You did it because you have an instinct that stops you from pissing off men, who are larger and have more muscle mass. Same reason you might lie about an imaginary boyfriend. Same reason I conspicuously brush back wisps of hair with the hand that has my rings on it. Same reason some of us give out fake numbers.
Because even though you are in a setting where the guy is unlikely to go all nutty rapist on you, your instincts have not caught up with your reality.
NicoleK at December 12, 2018 6:19 AM
"[I] wish he hadn't been so forward..."
He's forward because men who aren't don't get many dates. That's just the way it is.
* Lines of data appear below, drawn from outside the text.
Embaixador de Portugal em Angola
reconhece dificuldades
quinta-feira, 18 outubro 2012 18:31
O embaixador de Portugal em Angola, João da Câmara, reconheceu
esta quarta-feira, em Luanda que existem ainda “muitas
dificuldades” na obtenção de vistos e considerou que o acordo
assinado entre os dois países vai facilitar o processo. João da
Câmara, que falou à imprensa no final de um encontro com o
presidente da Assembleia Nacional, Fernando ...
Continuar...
Cousin Dave at December 12, 2018 6:27 AM
Many years ago, I answered the phone on a Sunday morning at about 11:00 and the man on the other end asked for Helen. I told him he had the wrong number and hung up.
This was the in the days before caller ID and as a mother of eight, I always answered the telephone.
My phone rang eleven times that day; all men, all looking for Helen. I asked the third caller where he got the number. He said Helen had given it to him at a very large party the night before and he had carefully written it down.
As I was preparing to retire for the night, the phone rang again. My husband deadpanned, "I bet that's Helen asking for her messages." (It was my Mother.)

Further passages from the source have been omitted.